§ **WHAT TO DO**: The lines to extract run from the start of the records through the line with "تكوين إنزيمات مهمة تُعرف بالسيلينوبروتينات.", both ends included; drop the pictures.

Records from a collection
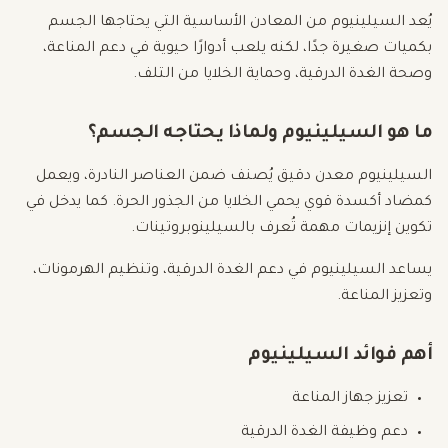
يُعد السيلينيوم من المعادن الأساسية التي يحتاجها الجسم
بكميات صغيرة جدًا، لكنه يلعب أدوارًا حيوية في دعم المناعة،
وصحة الغدة الدرقية، وحماية الخلايا من التلف.
ما هو السيلينيوم ولماذا يحتاجه الجسم؟
السيلينيوم معدن دقيق يُصنف ضمن العناصر النادرة، ويعمل
كمضاد أكسدة قوي يحمي الخلايا من الجذور الحرة. كما يدخل في
تكوين إنزيمات مهمة تُعرف بالسيلينوبروتينات.
يساعد السيلينيوم في دعم الغدة الدرقية، وتنظيم الهرمونات،
وتعزيز المناعة.
أهم فوائد السيلينيوم
تعزيز جهاز المناعة
دعم وظيفة الغدة الدرقية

§ **THE COMPLETED TASK**:
يُعد السيلينيوم من المعادن الأساسية التي يحتاجها الجسم
بكميات صغيرة جدًا، لكنه يلعب أدوارًا حيوية في دعم المناعة،
وصحة الغدة الدرقية، وحماية الخلايا من التلف.
ما هو السيلينيوم ولماذا يحتاجه الجسم؟
السيلينيوم معدن دقيق يُصنف ضمن العناصر النادرة، ويعمل
كمضاد أكسدة قوي يحمي الخلايا من الجذور الحرة. كما يدخل في
تكوين إنزيمات مهمة تُعرف بالسيلينوبروتينات.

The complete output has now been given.